Another area in which Israel offers significant aid to the US is in trauma counseling. Out of necessity, Israel has become one of the leading experts in this field worldwide, and it will often send experts to disaster areas to train leaders in affected communities how to help residents pick up the pieces of their lives.
“In their greatest hour of despair, people do have their own strengths and you need to strengthen them. We are there temporarily, lending our resources,” says ITC director Talia Levanon, a clinical social worker who has traveled to many disaster sites around the world. “We have the practice. We have the knowledge and we feel the pain because we’ve been there and know what it is about.”
The ITC often hosts guests from places like Harvard University and the US Centers for Disease Control and Prevention, who want to learn about ITC’s community-based approach to healing and creating resilience.
CAP: Hurricane Katrina devastated New Orleans leaving 80% of the area under water. Israeli trauma professionals arrived in the city to offer help.
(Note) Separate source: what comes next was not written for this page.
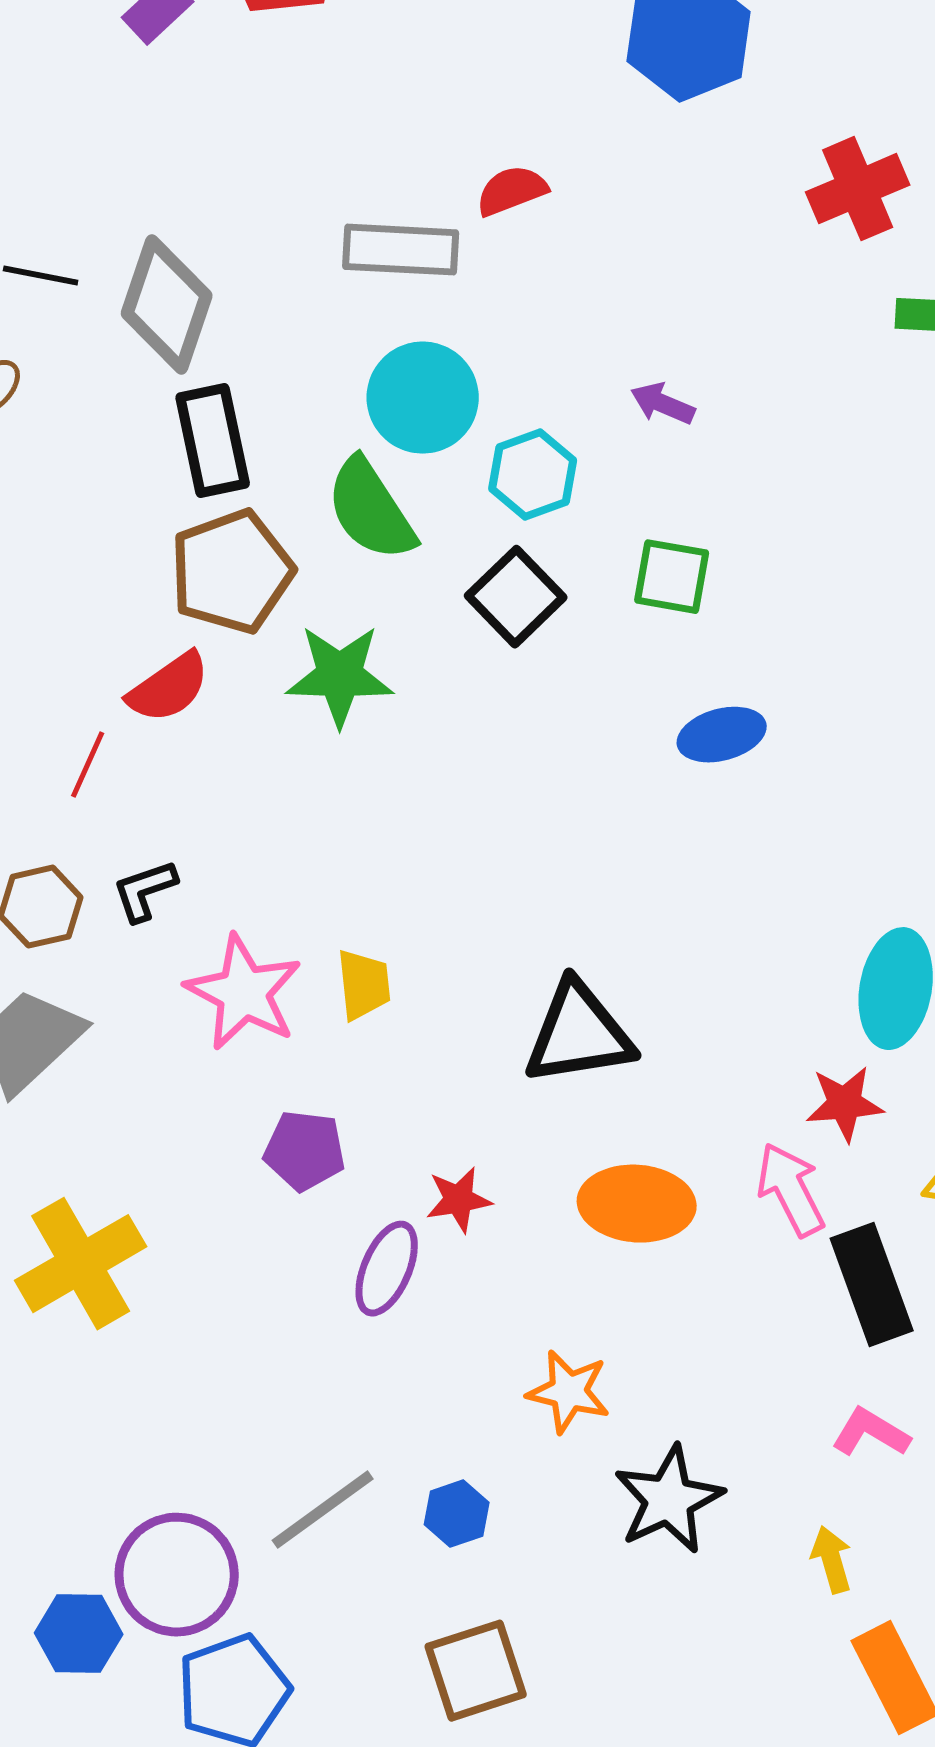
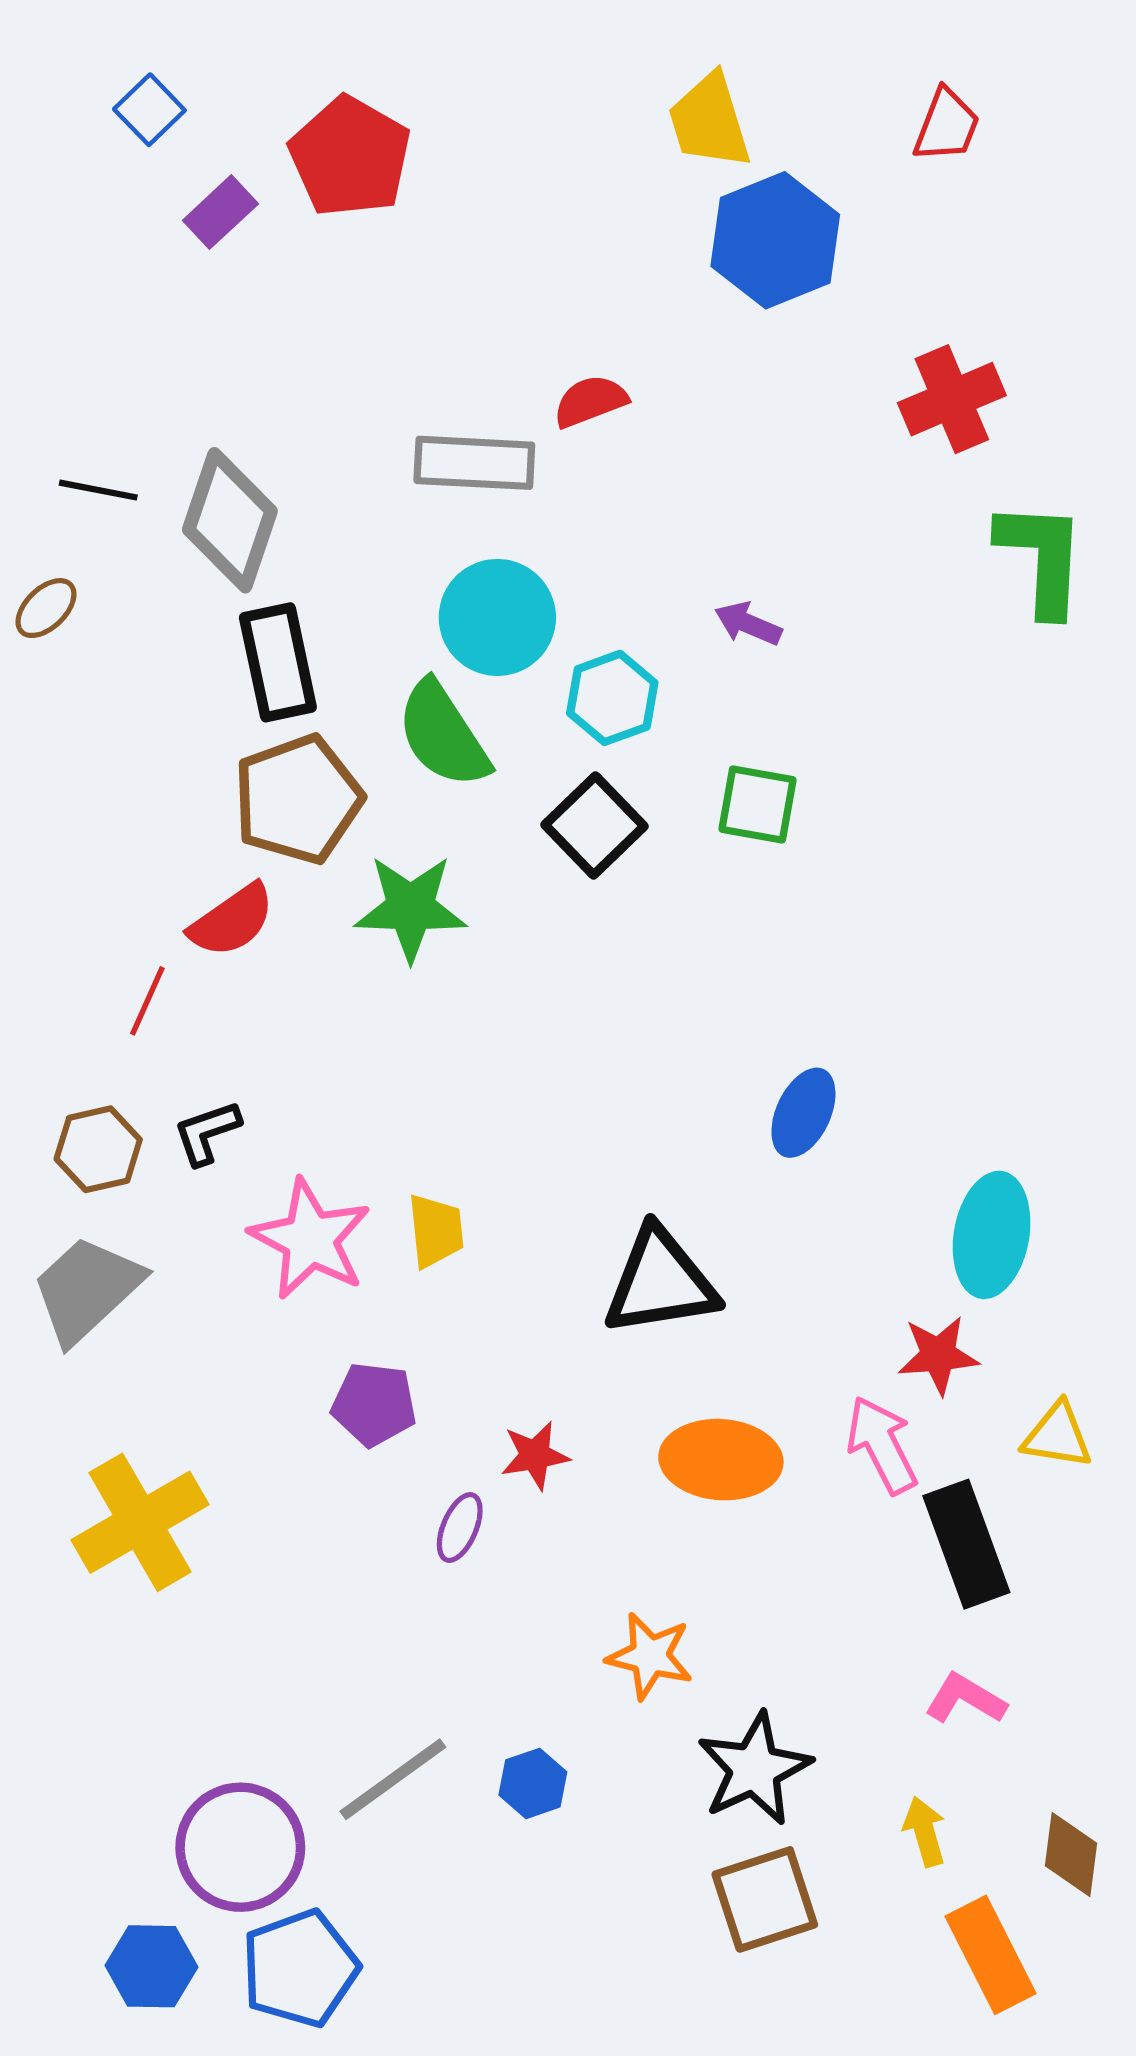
blue ellipse: (722, 735) -> (803, 1113), moved, turned -50
purple ellipse: (387, 1269) -> (460, 1527), size x0.7
blue hexagon: (79, 1634) -> (152, 1966), moved
brown square: (476, 1671) -> (765, 1899), moved

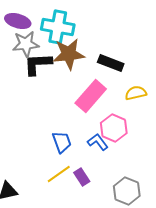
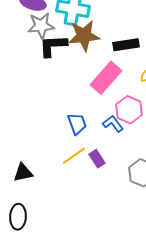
black rectangle: (111, 63) -> (126, 45), turned -30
Photo by www.shutterstock.com
Israel was also on hand in the wake of the deadly Hurricane Katrina, a category 3 storm that hit in August 2005, leaving 80 percent of New Orleans under water and killing nearly 1,500 people.
The Israel Center for the Treatment of Psychotrauma, at Herzog Hospital in Jerusalem, led frequent missions to the devastated city in the months afterwards, adapting pyschotrauma programs developed in the wake of terrorism in Israel to the survivors of Katrina.
The center trained teachers, social workers, school nurses and counselors across the affected areas. In 2006, Dr. Naomi Baum, then director of the Israeli center’s resilience unit, initiated the Building Resilience in Schools project in collaboration with United Jewish Communities, The Mental Health Association of Mississippi and the Israel Trauma Coalition.
Help from Israel comes not just in the wake of disasters, however. Israel’s United Hatzalah, a voluntary emergency response organization founded to get medical aid to people faster than the ambulance system, has now been adapted to the US where it has operations in Jersey City and Detroit.
In Jersey City, United Rescue – the international arm of United Hatzalah – this year graduated its second class of 50 volunteer EMTs, and is starting to train another 50 in tandem with local emergency service professionals. The first training class in Detroit also began this year.
“There is nothing similar to our model of working on a daily basis on this scale, of so many people willing to be on call 24/7 to do good for others,” says Dov Maisel, UH director of international operations.
In Los Angeles, the nonprofit animal rescue charity Hope for Paws is run by Israeli Eldad Hagar. Hagar specializes in extreme animal rescues, going into situations where no other organization is able or prepared to take the risk.
In Harlem, you can find another Israeli in action, this time in a new project, Seed Street, which brings urban gardening to Harlem kids. Leigh Ofer, whose family founded the Ofer Brothers shipping company, has set up a hydroponic vegetable garden inside repurposed shipping containers in the impoverished inner city area, bringing empowerment and knowledge to local children.